(Task description):
If anything in the data looks odd, keep it anyway and write the whole listing out unchanged.

· · · ·

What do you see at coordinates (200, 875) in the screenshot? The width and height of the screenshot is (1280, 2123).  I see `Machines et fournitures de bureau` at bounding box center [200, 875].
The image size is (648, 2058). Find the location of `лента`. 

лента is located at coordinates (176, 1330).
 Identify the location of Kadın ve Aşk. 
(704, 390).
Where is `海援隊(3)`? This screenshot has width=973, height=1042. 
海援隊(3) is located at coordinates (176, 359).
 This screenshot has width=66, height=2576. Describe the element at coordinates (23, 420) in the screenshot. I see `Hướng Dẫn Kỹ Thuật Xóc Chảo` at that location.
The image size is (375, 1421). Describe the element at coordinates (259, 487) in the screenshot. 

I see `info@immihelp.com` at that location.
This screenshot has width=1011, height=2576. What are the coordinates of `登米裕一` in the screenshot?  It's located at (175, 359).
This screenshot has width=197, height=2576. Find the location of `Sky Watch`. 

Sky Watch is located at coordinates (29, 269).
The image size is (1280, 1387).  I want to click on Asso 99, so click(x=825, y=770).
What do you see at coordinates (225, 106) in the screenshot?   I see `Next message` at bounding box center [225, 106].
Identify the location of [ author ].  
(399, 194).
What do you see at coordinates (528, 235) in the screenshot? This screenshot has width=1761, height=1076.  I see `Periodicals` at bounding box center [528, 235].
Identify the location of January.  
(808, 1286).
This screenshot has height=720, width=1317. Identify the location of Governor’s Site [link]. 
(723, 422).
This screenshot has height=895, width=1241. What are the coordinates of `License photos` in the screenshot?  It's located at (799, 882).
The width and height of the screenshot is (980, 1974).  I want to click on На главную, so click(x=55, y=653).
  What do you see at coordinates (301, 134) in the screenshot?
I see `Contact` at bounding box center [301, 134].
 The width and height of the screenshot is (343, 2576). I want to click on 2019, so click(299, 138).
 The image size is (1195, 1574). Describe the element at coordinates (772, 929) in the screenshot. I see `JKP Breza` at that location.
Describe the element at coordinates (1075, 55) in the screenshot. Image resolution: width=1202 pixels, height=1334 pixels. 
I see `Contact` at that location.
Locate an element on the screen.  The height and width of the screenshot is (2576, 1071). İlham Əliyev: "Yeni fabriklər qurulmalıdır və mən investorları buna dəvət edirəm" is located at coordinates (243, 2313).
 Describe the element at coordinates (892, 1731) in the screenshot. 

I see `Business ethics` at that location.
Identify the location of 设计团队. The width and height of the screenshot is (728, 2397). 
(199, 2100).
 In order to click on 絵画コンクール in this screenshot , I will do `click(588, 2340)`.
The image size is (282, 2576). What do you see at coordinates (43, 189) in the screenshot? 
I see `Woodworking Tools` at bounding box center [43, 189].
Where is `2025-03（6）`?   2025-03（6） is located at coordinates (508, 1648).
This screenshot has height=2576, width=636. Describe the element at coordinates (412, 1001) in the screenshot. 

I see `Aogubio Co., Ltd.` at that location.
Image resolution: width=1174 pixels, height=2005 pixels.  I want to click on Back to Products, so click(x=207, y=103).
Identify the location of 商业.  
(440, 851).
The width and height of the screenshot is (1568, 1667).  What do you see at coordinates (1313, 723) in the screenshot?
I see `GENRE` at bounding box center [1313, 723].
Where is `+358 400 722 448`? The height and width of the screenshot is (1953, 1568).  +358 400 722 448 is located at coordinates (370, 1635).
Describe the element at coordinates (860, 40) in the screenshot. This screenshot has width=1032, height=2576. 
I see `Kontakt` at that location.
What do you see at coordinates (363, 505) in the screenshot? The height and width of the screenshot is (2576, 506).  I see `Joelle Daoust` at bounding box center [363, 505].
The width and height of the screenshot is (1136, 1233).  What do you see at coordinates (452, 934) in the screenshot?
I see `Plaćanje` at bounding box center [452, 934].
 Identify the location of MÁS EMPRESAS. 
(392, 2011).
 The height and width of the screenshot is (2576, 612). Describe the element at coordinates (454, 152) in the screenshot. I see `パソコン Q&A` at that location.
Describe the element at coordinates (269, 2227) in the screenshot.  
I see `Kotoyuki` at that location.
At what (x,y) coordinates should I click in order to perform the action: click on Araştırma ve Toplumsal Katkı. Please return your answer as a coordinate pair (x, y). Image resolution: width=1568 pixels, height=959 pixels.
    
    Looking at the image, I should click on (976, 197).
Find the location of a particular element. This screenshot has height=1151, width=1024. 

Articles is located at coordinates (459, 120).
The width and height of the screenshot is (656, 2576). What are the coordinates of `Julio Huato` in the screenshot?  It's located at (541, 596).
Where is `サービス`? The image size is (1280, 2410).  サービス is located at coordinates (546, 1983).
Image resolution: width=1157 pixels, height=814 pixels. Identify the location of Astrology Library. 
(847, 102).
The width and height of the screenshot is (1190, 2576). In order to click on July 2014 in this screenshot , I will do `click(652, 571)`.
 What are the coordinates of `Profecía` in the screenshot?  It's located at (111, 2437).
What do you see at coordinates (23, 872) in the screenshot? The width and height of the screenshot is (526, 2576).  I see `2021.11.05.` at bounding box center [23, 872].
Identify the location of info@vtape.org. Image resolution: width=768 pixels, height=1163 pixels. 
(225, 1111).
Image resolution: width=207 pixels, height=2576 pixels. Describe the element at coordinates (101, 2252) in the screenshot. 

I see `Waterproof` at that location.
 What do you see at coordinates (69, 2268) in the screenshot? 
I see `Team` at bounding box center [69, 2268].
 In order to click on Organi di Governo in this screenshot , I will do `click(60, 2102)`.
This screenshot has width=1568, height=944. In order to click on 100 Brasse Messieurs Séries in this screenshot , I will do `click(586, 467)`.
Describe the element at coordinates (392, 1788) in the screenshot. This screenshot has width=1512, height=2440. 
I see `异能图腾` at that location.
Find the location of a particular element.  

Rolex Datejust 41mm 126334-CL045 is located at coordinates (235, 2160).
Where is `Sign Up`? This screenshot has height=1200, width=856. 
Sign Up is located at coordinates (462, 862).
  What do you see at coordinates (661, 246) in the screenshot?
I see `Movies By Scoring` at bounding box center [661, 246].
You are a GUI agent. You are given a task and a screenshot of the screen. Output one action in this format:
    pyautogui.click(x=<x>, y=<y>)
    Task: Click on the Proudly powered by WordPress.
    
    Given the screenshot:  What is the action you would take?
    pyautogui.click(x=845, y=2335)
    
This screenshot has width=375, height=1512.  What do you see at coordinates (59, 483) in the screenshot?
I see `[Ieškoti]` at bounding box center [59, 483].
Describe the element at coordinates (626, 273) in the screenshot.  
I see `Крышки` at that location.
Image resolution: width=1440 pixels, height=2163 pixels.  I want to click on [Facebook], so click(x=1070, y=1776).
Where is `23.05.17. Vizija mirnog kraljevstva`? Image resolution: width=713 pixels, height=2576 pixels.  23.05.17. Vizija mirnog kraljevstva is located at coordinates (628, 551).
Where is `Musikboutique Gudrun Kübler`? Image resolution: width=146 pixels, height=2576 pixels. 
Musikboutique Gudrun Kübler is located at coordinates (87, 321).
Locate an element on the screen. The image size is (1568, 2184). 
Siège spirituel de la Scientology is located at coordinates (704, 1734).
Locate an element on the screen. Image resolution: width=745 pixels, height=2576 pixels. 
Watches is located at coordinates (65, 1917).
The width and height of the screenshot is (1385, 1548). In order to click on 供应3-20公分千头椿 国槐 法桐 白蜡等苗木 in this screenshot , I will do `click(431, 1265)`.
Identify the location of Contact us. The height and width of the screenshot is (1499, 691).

· · · ·

(Answer to the exercise):
What do you see at coordinates (200, 875) in the screenshot? The width and height of the screenshot is (1280, 2123).  I see `Machines et fournitures de bureau` at bounding box center [200, 875].
The image size is (648, 2058). Find the location of `лента`. 

лента is located at coordinates (176, 1330).
 Identify the location of Kadın ve Aşk. 
(704, 390).
Where is `海援隊(3)`? This screenshot has width=973, height=1042. 
海援隊(3) is located at coordinates (176, 359).
 This screenshot has width=66, height=2576. Describe the element at coordinates (23, 420) in the screenshot. I see `Hướng Dẫn Kỹ Thuật Xóc Chảo` at that location.
The image size is (375, 1421). Describe the element at coordinates (259, 487) in the screenshot. 

I see `info@immihelp.com` at that location.
This screenshot has width=1011, height=2576. What are the coordinates of `登米裕一` in the screenshot?  It's located at (175, 359).
This screenshot has width=197, height=2576. Find the location of `Sky Watch`. 

Sky Watch is located at coordinates (29, 269).
The image size is (1280, 1387).  I want to click on Asso 99, so click(x=825, y=770).
What do you see at coordinates (225, 106) in the screenshot?   I see `Next message` at bounding box center [225, 106].
Identify the location of [ author ].  
(399, 194).
What do you see at coordinates (528, 235) in the screenshot? This screenshot has width=1761, height=1076.  I see `Periodicals` at bounding box center [528, 235].
Identify the location of January.  
(808, 1286).
This screenshot has height=720, width=1317. Identify the location of Governor’s Site [link]. 
(723, 422).
This screenshot has height=895, width=1241. What are the coordinates of `License photos` in the screenshot?  It's located at (799, 882).
The width and height of the screenshot is (980, 1974).  I want to click on На главную, so click(x=55, y=653).
  What do you see at coordinates (301, 134) in the screenshot?
I see `Contact` at bounding box center [301, 134].
 The width and height of the screenshot is (343, 2576). I want to click on 2019, so click(299, 138).
 The image size is (1195, 1574). Describe the element at coordinates (772, 929) in the screenshot. I see `JKP Breza` at that location.
Describe the element at coordinates (1075, 55) in the screenshot. Image resolution: width=1202 pixels, height=1334 pixels. 
I see `Contact` at that location.
Locate an element on the screen.  The height and width of the screenshot is (2576, 1071). İlham Əliyev: "Yeni fabriklər qurulmalıdır və mən investorları buna dəvət edirəm" is located at coordinates (243, 2313).
 Describe the element at coordinates (892, 1731) in the screenshot. 

I see `Business ethics` at that location.
Identify the location of 设计团队. The width and height of the screenshot is (728, 2397). 
(199, 2100).
 In order to click on 絵画コンクール in this screenshot , I will do `click(588, 2340)`.
The image size is (282, 2576). What do you see at coordinates (43, 189) in the screenshot? 
I see `Woodworking Tools` at bounding box center [43, 189].
Where is `2025-03（6）`?   2025-03（6） is located at coordinates (508, 1648).
This screenshot has height=2576, width=636. Describe the element at coordinates (412, 1001) in the screenshot. 

I see `Aogubio Co., Ltd.` at that location.
Image resolution: width=1174 pixels, height=2005 pixels.  I want to click on Back to Products, so click(x=207, y=103).
Identify the location of 商业.  
(440, 851).
The width and height of the screenshot is (1568, 1667).  What do you see at coordinates (1313, 723) in the screenshot?
I see `GENRE` at bounding box center [1313, 723].
Where is `+358 400 722 448`? The height and width of the screenshot is (1953, 1568).  +358 400 722 448 is located at coordinates (370, 1635).
Describe the element at coordinates (860, 40) in the screenshot. This screenshot has width=1032, height=2576. 
I see `Kontakt` at that location.
What do you see at coordinates (363, 505) in the screenshot? The height and width of the screenshot is (2576, 506).  I see `Joelle Daoust` at bounding box center [363, 505].
The width and height of the screenshot is (1136, 1233).  What do you see at coordinates (452, 934) in the screenshot?
I see `Plaćanje` at bounding box center [452, 934].
 Identify the location of MÁS EMPRESAS. 
(392, 2011).
 The height and width of the screenshot is (2576, 612). Describe the element at coordinates (454, 152) in the screenshot. I see `パソコン Q&A` at that location.
Describe the element at coordinates (269, 2227) in the screenshot.  
I see `Kotoyuki` at that location.
At what (x,y) coordinates should I click in order to perform the action: click on Araştırma ve Toplumsal Katkı. Please return your answer as a coordinate pair (x, y). Image resolution: width=1568 pixels, height=959 pixels.
    
    Looking at the image, I should click on (976, 197).
Find the location of a particular element. This screenshot has height=1151, width=1024. 

Articles is located at coordinates (459, 120).
The width and height of the screenshot is (656, 2576). What are the coordinates of `Julio Huato` in the screenshot?  It's located at (541, 596).
Where is `サービス`? The image size is (1280, 2410).  サービス is located at coordinates (546, 1983).
Image resolution: width=1157 pixels, height=814 pixels. Identify the location of Astrology Library. 
(847, 102).
The width and height of the screenshot is (1190, 2576). In order to click on July 2014 in this screenshot , I will do `click(652, 571)`.
 What are the coordinates of `Profecía` in the screenshot?  It's located at (111, 2437).
What do you see at coordinates (23, 872) in the screenshot? The width and height of the screenshot is (526, 2576).  I see `2021.11.05.` at bounding box center [23, 872].
Identify the location of info@vtape.org. Image resolution: width=768 pixels, height=1163 pixels. 
(225, 1111).
Image resolution: width=207 pixels, height=2576 pixels. Describe the element at coordinates (101, 2252) in the screenshot. 

I see `Waterproof` at that location.
 What do you see at coordinates (69, 2268) in the screenshot? 
I see `Team` at bounding box center [69, 2268].
 In order to click on Organi di Governo in this screenshot , I will do `click(60, 2102)`.
This screenshot has width=1568, height=944. In order to click on 100 Brasse Messieurs Séries in this screenshot , I will do `click(586, 467)`.
Describe the element at coordinates (392, 1788) in the screenshot. This screenshot has width=1512, height=2440. 
I see `异能图腾` at that location.
Find the location of a particular element.  

Rolex Datejust 41mm 126334-CL045 is located at coordinates (235, 2160).
Where is `Sign Up`? This screenshot has height=1200, width=856. 
Sign Up is located at coordinates (462, 862).
  What do you see at coordinates (661, 246) in the screenshot?
I see `Movies By Scoring` at bounding box center [661, 246].
You are a GUI agent. You are given a task and a screenshot of the screen. Output one action in this format:
    pyautogui.click(x=<x>, y=<y>)
    Task: Click on the Proudly powered by WordPress.
    
    Given the screenshot:  What is the action you would take?
    pyautogui.click(x=845, y=2335)
    
This screenshot has width=375, height=1512.  What do you see at coordinates (59, 483) in the screenshot?
I see `[Ieškoti]` at bounding box center [59, 483].
Describe the element at coordinates (626, 273) in the screenshot.  
I see `Крышки` at that location.
Image resolution: width=1440 pixels, height=2163 pixels.  I want to click on [Facebook], so click(x=1070, y=1776).
Where is `23.05.17. Vizija mirnog kraljevstva`? Image resolution: width=713 pixels, height=2576 pixels.  23.05.17. Vizija mirnog kraljevstva is located at coordinates (628, 551).
Where is `Musikboutique Gudrun Kübler`? Image resolution: width=146 pixels, height=2576 pixels. 
Musikboutique Gudrun Kübler is located at coordinates (87, 321).
Locate an element on the screen. The image size is (1568, 2184). 
Siège spirituel de la Scientology is located at coordinates (704, 1734).
Locate an element on the screen. Image resolution: width=745 pixels, height=2576 pixels. 
Watches is located at coordinates (65, 1917).
The width and height of the screenshot is (1385, 1548). In order to click on 供应3-20公分千头椿 国槐 法桐 白蜡等苗木 in this screenshot , I will do `click(431, 1265)`.
Identify the location of Contact us. The height and width of the screenshot is (1499, 691).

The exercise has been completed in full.